Each line of the records below that includes "аюулаас" adds one to the count; state the final count by itself.

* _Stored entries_
- - - - -

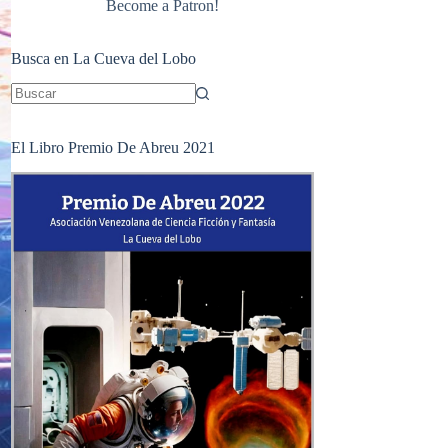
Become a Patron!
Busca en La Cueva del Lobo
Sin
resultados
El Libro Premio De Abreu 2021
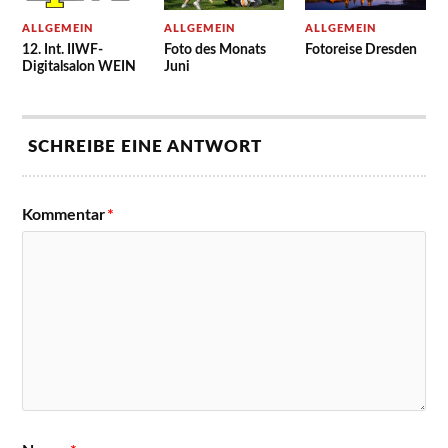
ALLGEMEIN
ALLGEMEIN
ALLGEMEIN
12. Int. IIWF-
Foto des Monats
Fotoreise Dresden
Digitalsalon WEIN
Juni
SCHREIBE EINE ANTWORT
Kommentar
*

- - - - -

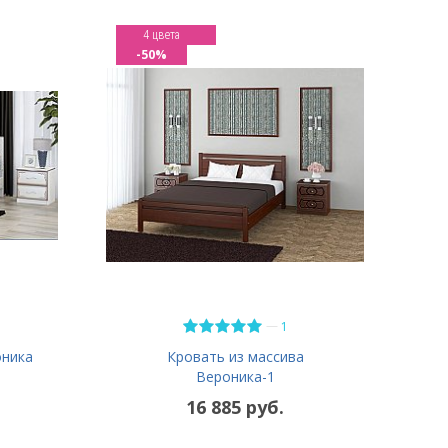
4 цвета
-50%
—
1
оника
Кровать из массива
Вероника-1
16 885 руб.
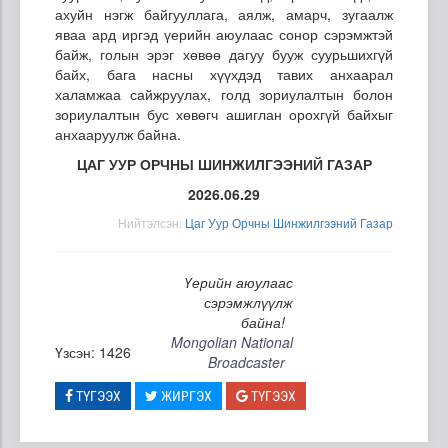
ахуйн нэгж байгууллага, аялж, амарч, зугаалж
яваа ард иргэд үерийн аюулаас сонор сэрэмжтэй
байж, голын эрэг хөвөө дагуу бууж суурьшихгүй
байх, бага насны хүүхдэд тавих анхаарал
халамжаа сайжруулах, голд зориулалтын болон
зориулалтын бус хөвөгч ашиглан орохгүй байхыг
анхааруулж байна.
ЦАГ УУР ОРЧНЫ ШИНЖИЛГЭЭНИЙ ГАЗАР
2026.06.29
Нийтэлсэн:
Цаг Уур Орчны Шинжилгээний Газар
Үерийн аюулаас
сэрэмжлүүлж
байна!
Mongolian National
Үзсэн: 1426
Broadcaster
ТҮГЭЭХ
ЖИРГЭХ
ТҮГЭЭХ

- - - - -

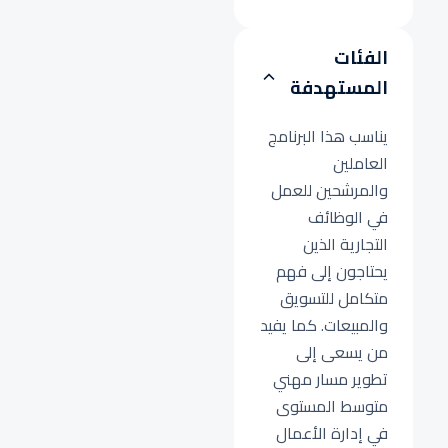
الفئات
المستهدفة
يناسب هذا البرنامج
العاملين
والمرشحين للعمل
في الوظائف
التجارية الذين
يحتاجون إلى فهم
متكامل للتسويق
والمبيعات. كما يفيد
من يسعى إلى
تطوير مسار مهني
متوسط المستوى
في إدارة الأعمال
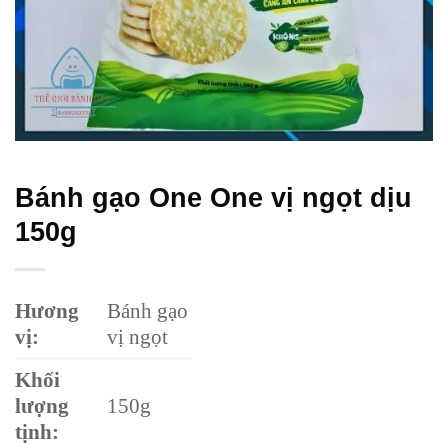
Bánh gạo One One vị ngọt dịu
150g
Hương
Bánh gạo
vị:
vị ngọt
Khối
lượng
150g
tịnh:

- - - - -

* _Exercise solution_
2